Going to the traditional market this morning, I repeatedly sighed
heavily to witness the price of food continue to skyrocket to heights unseen.
My favorite tofu and tempeh, although remained in their former price, now became
smaller and smaller in size. In our dismal economy, it's very difficult to make ends meet
as I juggle living expenses and basic sustenance in the form of food.
For majority of
housewives like myself, we just want to have affordable staple food and basic
sustenance right on our table. We don’t really care about the current account
deficit, interest rate or any inflation rate. We don’t care about how the Fed plans
to scale back its quantitative easing programme that will set the rhythm for
other global central banks as they juggle the objectives of supporting growth,
controlling inflation and maintaining financial stability.
These technical terms
make no sense to our mind, as we don’t really know how they work. Our simple mind
just screams for the simplest need to have affordable basic needs.
Isn’t too good to be
true in the long run?
Once again, the central bank and the government
as a whole are in the eye of the storm. They have mounting pressures to stabilize
prices, exchange rate, and financial stability.
It is said that the government import system, rising
international prices combined with the weakening rupiah have triggered soaring
price in major staple food commodities that rely heavily on import. Higher food costs are
contributing to higher inflation, surging to almost 9%, which is one reason
Bank Indonesia to raise its benchmark rate by 25 basis points to 7.5% last Thursday.
The move aims to dampen inflation, bolster the currency
and ensure the country’s current account deficit move toward sustainable level.
This is also in anticipation of Indonesia's
policymakers over the storm blowing out of Washington over the timing of
eventual policy tightening in the Fed policy meeting next week that might trigger
further bouts of volatility.
Further, the central
bank also trimmed down its forecast for growth this and next year to 5.5%-5.9%
and 5.8%-6.2% as the current account deficit keeps sharply widening. It reached
an estimated of $9.8 billion in the April-June period, equal to 4.4% of GDP.
This economic contraction
suffered by not only Indonesia but also countries in emerging markets such as
India, China, Philippine, Turkey and Brazil among others identified recently as an ongoing "Great Deceleration"

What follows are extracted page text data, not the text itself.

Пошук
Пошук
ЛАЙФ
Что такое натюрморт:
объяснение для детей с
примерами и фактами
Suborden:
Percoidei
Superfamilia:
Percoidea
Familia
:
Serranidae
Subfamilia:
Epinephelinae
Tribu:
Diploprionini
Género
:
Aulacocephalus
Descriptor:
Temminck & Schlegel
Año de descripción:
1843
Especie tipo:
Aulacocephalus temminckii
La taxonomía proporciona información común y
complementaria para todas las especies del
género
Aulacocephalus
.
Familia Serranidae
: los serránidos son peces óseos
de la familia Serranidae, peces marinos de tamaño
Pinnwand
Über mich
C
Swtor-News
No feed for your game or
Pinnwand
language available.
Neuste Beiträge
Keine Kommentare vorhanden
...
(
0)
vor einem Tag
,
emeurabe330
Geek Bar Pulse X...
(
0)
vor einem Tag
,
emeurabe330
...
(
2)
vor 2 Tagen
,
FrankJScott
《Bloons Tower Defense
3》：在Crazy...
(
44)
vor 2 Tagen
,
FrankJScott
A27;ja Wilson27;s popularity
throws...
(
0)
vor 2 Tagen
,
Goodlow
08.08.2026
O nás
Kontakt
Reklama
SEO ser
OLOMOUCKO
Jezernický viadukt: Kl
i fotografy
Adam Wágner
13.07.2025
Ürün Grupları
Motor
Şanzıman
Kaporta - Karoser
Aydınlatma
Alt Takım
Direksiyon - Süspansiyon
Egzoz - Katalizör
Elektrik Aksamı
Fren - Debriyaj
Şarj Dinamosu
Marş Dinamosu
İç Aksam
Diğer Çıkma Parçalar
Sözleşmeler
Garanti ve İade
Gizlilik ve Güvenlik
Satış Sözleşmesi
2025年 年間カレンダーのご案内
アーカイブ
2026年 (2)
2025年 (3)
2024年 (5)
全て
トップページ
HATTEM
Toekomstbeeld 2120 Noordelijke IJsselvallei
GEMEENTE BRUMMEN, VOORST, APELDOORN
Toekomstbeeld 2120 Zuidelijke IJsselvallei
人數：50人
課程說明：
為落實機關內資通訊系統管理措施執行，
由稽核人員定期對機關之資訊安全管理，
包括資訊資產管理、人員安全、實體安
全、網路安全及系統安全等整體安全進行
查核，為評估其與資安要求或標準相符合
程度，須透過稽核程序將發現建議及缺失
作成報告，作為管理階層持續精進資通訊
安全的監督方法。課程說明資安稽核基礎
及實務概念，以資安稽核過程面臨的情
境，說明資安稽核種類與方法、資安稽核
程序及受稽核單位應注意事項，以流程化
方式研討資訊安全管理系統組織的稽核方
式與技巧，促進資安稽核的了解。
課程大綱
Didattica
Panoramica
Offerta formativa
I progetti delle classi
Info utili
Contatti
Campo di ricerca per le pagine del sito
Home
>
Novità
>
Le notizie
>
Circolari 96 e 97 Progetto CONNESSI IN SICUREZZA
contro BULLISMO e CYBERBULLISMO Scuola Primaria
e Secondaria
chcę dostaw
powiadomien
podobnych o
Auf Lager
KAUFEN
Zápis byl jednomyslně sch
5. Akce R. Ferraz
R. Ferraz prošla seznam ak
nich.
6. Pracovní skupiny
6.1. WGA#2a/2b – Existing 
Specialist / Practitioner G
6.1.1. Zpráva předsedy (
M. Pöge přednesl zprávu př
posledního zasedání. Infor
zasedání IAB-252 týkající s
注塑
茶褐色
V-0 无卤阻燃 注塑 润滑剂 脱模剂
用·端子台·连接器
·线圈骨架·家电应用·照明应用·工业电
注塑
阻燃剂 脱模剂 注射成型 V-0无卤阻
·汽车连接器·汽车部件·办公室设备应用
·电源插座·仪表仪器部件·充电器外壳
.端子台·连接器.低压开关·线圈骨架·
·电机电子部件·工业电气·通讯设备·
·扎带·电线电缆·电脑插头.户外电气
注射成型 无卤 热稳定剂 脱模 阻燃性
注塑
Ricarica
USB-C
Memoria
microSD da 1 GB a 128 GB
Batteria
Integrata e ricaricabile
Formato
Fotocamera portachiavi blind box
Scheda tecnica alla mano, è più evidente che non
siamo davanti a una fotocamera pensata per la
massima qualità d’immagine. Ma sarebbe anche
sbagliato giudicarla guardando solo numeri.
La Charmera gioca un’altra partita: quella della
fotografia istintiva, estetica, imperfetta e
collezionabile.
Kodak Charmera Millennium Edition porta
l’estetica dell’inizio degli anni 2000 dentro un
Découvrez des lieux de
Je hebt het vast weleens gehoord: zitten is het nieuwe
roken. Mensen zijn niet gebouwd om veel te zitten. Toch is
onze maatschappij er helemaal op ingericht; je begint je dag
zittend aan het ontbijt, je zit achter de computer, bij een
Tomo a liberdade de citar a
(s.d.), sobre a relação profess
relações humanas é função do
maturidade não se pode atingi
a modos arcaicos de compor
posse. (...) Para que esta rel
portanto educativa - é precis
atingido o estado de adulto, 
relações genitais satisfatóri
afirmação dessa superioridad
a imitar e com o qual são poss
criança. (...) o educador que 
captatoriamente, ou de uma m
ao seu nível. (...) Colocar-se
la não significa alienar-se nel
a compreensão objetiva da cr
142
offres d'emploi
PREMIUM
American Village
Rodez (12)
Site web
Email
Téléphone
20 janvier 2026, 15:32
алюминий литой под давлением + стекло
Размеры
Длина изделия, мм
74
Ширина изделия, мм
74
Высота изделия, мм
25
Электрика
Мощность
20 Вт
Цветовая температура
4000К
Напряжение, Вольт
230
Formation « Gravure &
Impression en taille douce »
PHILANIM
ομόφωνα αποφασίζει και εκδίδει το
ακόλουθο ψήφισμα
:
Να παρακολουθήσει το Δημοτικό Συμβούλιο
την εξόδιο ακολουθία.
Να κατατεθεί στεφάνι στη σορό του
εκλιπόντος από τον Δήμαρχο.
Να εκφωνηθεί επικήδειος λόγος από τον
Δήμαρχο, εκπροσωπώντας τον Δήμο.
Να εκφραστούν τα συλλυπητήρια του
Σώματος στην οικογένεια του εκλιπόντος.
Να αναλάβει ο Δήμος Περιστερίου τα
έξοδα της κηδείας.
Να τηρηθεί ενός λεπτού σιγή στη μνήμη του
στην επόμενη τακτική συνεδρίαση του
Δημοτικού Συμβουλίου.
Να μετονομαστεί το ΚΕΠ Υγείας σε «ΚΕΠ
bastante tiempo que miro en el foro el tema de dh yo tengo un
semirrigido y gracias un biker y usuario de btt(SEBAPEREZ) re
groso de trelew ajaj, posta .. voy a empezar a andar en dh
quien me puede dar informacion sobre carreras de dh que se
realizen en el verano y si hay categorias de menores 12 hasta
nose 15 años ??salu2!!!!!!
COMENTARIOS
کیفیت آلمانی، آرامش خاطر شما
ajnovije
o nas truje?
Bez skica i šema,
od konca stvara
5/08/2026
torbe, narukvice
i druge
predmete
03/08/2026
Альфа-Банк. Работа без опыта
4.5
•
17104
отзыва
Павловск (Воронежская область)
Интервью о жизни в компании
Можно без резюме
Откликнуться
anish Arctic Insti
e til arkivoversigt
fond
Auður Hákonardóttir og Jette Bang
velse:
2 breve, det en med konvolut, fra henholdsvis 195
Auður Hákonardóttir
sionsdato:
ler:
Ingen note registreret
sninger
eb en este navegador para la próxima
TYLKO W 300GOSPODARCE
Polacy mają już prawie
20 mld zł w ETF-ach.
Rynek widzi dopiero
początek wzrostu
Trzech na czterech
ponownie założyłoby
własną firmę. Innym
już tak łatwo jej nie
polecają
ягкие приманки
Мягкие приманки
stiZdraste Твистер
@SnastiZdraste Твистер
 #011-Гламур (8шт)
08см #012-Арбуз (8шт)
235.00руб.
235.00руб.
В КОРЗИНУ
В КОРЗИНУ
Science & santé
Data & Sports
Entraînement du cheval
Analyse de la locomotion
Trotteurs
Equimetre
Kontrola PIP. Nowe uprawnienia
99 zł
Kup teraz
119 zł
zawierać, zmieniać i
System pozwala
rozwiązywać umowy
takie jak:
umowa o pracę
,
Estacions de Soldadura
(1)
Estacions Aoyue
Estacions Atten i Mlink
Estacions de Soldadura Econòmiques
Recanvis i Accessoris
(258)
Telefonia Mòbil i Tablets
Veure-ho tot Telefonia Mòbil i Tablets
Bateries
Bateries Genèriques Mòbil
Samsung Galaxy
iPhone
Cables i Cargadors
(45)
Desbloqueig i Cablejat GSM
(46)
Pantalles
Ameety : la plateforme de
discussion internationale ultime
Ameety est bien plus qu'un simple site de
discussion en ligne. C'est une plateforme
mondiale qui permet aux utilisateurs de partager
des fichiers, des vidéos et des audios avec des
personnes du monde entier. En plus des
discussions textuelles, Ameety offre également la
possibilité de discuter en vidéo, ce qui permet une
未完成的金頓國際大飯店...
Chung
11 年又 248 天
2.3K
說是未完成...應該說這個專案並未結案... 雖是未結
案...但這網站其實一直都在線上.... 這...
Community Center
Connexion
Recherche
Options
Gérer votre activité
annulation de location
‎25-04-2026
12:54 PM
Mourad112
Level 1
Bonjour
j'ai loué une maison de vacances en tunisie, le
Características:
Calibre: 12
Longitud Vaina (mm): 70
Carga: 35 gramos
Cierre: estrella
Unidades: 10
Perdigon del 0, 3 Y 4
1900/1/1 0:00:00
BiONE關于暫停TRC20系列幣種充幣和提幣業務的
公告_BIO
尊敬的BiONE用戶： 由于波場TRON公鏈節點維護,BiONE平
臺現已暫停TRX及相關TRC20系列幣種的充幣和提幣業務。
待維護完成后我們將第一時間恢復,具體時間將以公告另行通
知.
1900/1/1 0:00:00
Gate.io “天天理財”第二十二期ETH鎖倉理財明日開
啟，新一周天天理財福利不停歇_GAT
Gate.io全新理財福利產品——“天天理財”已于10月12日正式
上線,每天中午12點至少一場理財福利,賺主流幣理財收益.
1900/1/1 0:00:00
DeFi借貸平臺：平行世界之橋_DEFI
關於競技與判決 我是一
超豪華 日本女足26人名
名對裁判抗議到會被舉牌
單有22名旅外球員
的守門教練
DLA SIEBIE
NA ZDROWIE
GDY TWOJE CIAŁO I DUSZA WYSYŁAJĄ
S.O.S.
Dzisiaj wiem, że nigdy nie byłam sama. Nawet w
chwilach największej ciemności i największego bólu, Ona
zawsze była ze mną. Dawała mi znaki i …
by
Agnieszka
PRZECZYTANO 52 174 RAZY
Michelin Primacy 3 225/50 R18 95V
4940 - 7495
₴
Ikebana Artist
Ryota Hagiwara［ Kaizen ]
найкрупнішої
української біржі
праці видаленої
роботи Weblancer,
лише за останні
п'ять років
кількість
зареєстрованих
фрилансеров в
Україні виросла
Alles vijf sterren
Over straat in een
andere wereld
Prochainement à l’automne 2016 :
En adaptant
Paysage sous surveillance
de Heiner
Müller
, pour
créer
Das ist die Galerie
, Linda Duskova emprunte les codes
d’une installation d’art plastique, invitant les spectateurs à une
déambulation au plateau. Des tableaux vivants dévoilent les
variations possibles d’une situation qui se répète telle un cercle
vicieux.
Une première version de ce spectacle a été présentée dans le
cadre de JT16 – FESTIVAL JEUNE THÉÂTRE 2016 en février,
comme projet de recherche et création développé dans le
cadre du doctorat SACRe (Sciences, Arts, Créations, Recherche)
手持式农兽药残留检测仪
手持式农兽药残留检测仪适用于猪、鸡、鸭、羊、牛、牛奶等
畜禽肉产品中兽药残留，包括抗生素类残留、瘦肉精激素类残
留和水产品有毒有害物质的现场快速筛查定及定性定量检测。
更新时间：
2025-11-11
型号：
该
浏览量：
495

across the emerging world. After years of solid growth and becoming the
darlings of global investors and driver of global growth for most of the last
decade, these countries are now experiencing slowing growth and policy missteps
due to the combined effect of decelerating long-term growth in China and a
potential end to ultra-easy monetary policies in the US.
This is to say that the global economy
especially the emerging markets should brace for a possible of another crisis
in particular countries like Indonesia and India that are dependent on capital
inflows to fund large current account deficits, formerly derived from the ultra
easy money policy by the Fed.
Oh yeah, the Fed’s policy has flooded emerging countries with influx
of short-term “hot” money since 2009, in search for greater yield. Its move to
embrace unconventional monetary easing has made emerging economies hostages to
US monetary-policy cycles just like the Abenomics that has triggered currency
wars. The looming capital reverse risks have cast shadows over the
economy.
Now,
these countries are feeling the full wrath of the Fed’s moment of reckoning. Some emerging economies might
be well prepared to weather the storm by learning from experiences. But some countries including Indonesia are at
risk, having large current-account deficits, large foreign capital inflows, and
depleting foreign-exchange reserves; thereby they face mounting risks of financial-market instability.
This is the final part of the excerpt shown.